[Extracted page text data]

-------------------------

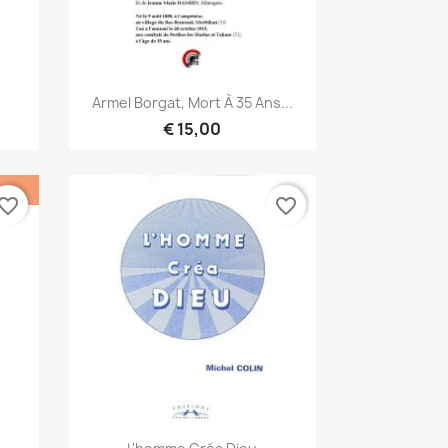
Snel bekijken

.
Armel Borgat, Mort À 35 Ans...
€ 15,00
vorite_border
favorite_border
Snel bekijken

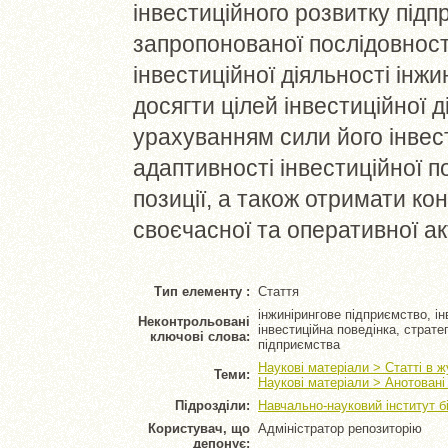
інвестиційного розвитку під
запропонованої послідовност
інвестиційної діяльності інж
досягти цілей інвестиційної д
урахуванням сили його інвести
адаптивності інвестиційної п
позиції, а також отримати ко
своєчасної та оперативної акт
Тип елементу :
Стаття
інжинірингове підприємство, інв
Неконтрольовані
інвестиційна поведінка, страте
ключові слова:
підприємства
Наукові матеріали > Статті в 
Теми:
Наукові матеріали > Анотовані 
Підрозділи:
Навчально-науковий інститут б
Користувач, що
Адміністратор репозиторію
депонує:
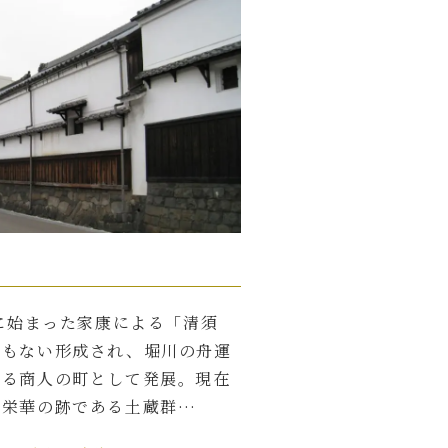
年に始まった家康による「清須
ともない形成され、堀川の舟運
する商人の町として発展。現在
の栄華の跡である土蔵群…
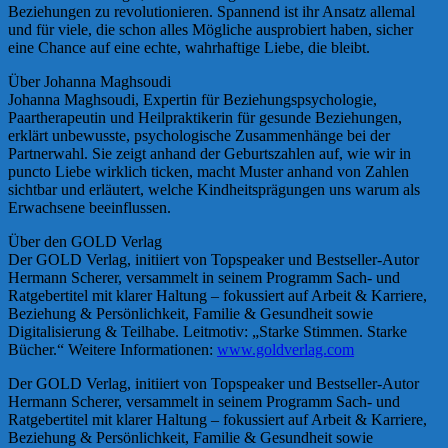
Beziehungen zu revolutionieren. Spannend ist ihr Ansatz allemal
und für viele, die schon alles Mögliche ausprobiert haben, sicher
eine Chance auf eine echte, wahrhaftige Liebe, die bleibt.
Über Johanna Maghsoudi
Johanna Maghsoudi, Expertin für Beziehungspsychologie,
Paartherapeutin und Heilpraktikerin für gesunde Beziehungen,
erklärt unbewusste, psychologische Zusammenhänge bei der
Partnerwahl. Sie zeigt anhand der Geburtszahlen auf, wie wir in
puncto Liebe wirklich ticken, macht Muster anhand von Zahlen
sichtbar und erläutert, welche Kindheitsprägungen uns warum als
Erwachsene beeinflussen.
Über den GOLD Verlag
Der GOLD Verlag, initiiert von Topspeaker und Bestseller-Autor
Hermann Scherer, versammelt in seinem Programm Sach- und
Ratgebertitel mit klarer Haltung – fokussiert auf Arbeit & Karriere,
Beziehung & Persönlichkeit, Familie & Gesundheit sowie
Digitalisierung & Teilhabe. Leitmotiv: „Starke Stimmen. Starke
Bücher.“ Weitere Informationen:
www.goldverlag.com
Der GOLD Verlag, initiiert von Topspeaker und Bestseller-Autor
Hermann Scherer, versammelt in seinem Programm Sach- und
Ratgebertitel mit klarer Haltung – fokussiert auf Arbeit & Karriere,
Beziehung & Persönlichkeit, Familie & Gesundheit sowie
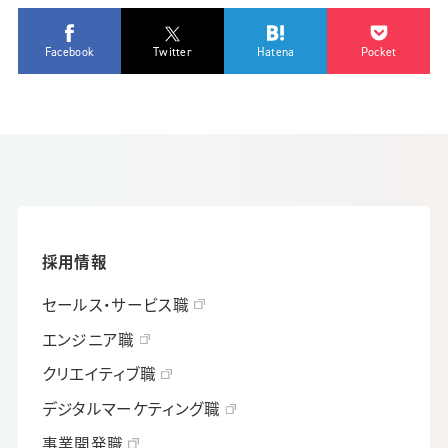
Facebook
Twitter
Hatena
Pocket
採用情報
セールス・サービス職
エンジニア職
クリエイティブ職
デジタルマーケティング職
事業開発職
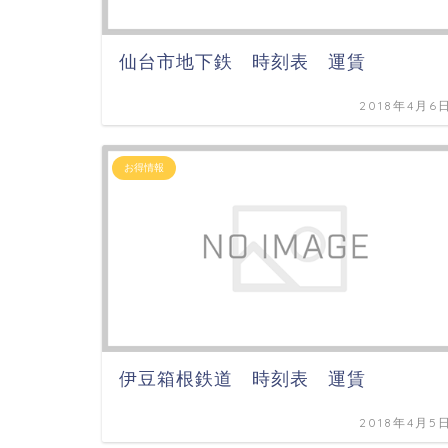
仙台市地下鉄 時刻表 運賃
2018年4月6
お得情報
伊豆箱根鉄道 時刻表 運賃
2018年4月5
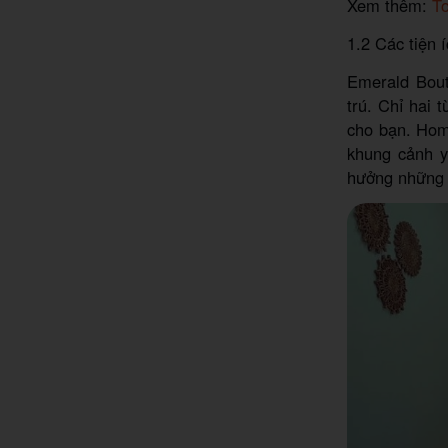
Xem thêm:
T
1.2 Các tiện 
Emerald Bout
trú. Chỉ hai 
cho bạn. Hom
khung cảnh y
hưởng những 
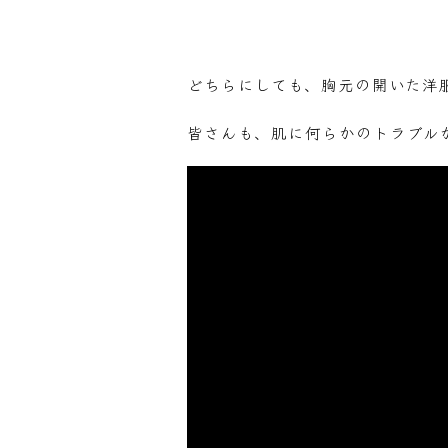
どちらにしても、胸元の開いた洋
皆さんも、肌に何らかのトラブル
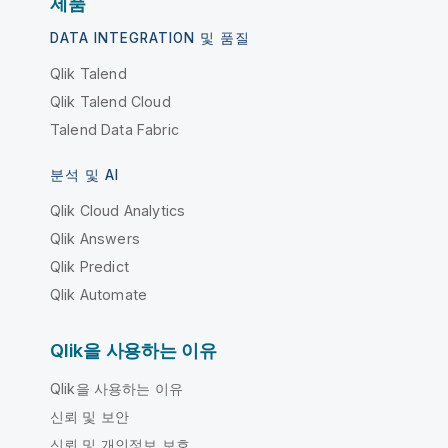
제품
DATA INTEGRATION 및 품질
Qlik Talend
Qlik Talend Cloud
Talend Data Fabric
분석 및 AI
Qlik Cloud Analytics
Qlik Answers
Qlik Predict
Qlik Automate
Qlik을 사용하는 이유
Qlik을 사용하는 이유
신뢰 및 보안
신뢰 및 개인정보 보호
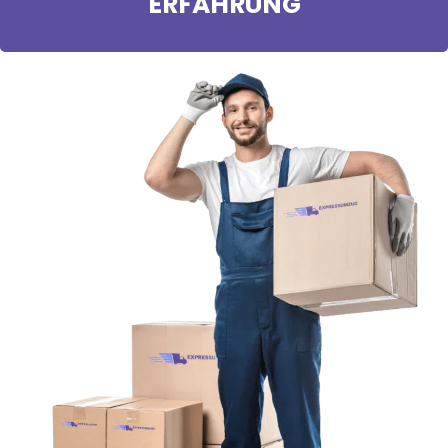
ERFAHRUNG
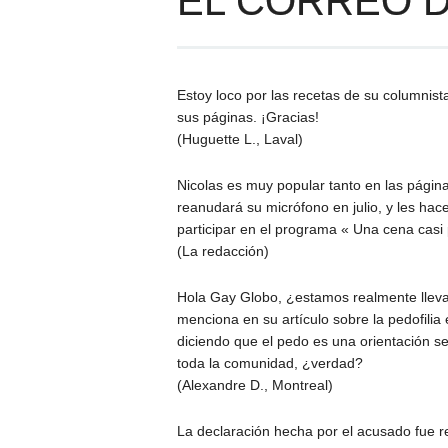
EL CORREO D
Estoy loco por las recetas de su columnist
sus páginas. ¡Gracias!
(Huguette L., Laval)
Nicolas es muy popular tanto en las página
reanudará su micrófono en julio, y les ha
participar en el programa « Una cena casi 
(La redacción)
Hola Gay Globo, ¿estamos realmente llevan
menciona en su artículo sobre la pedofilia 
diciendo que el pedo es una orientación s
toda la comunidad, ¿verdad?
(Alexandre D., Montreal)
La declaración hecha por el acusado fue r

-------------------------

▶ [Exercise prompt]: Retype the lines above exactly as they appear, from the line containing "Johanna Maghsoudi, Expertin" through the line containing "(Huguette L., Laval)", and leave out any pictures.

▶ [Answer box]:
Johanna Maghsoudi, Expertin für Beziehungspsychologie,
Paartherapeutin und Heilpraktikerin für gesunde Beziehungen,
erklärt unbewusste, psychologische Zusammenhänge bei der
Partnerwahl. Sie zeigt anhand der Geburtszahlen auf, wie wir in
puncto Liebe wirklich ticken, macht Muster anhand von Zahlen
sichtbar und erläutert, welche Kindheitsprägungen uns warum als
Erwachsene beeinflussen.
Über den GOLD Verlag
Der GOLD Verlag, initiiert von Topspeaker und Bestseller-Autor
Hermann Scherer, versammelt in seinem Programm Sach- und
Ratgebertitel mit klarer Haltung – fokussiert auf Arbeit & Karriere,
Beziehung & Persönlichkeit, Familie & Gesundheit sowie
Digitalisierung & Teilhabe. Leitmotiv: „Starke Stimmen. Starke
Bücher.“ Weitere Informationen:
www.goldverlag.com
Der GOLD Verlag, initiiert von Topspeaker und Bestseller-Autor
Hermann Scherer, versammelt in seinem Programm Sach- und
Ratgebertitel mit klarer Haltung – fokussiert auf Arbeit & Karriere,
Beziehung & Persönlichkeit, Familie & Gesundheit sowie
Facebook
Twitter
Hatena
Pocket
採用情報
セールス・サービス職
エンジニア職
クリエイティブ職
デジタルマーケティング職
事業開発職
仙台市地下鉄 時刻表 運賃
2018年4月6
お得情報
伊豆箱根鉄道 時刻表 運賃
2018年4月5
Xem thêm:
T
1.2 Các tiện 
Emerald Bout
trú. Chỉ hai 
cho bạn. Hom
khung cảnh y
hưởng những 
どちらにしても、胸元の開いた洋
皆さんも、肌に何らかのトラブル
제품
DATA INTEGRATION 및 품질
Qlik Talend
Qlik Talend Cloud
Talend Data Fabric
분석 및 AI
Qlik Cloud Analytics
Qlik Answers
Qlik Predict
Qlik Automate
Qlik을 사용하는 이유
Qlik을 사용하는 이유
신뢰 및 보안
신뢰 및 개인정보 보호
ERFAHRUNG
EL CORREO D
Estoy loco por las recetas de su columnist
sus páginas. ¡Gracias!
(Huguette L., Laval)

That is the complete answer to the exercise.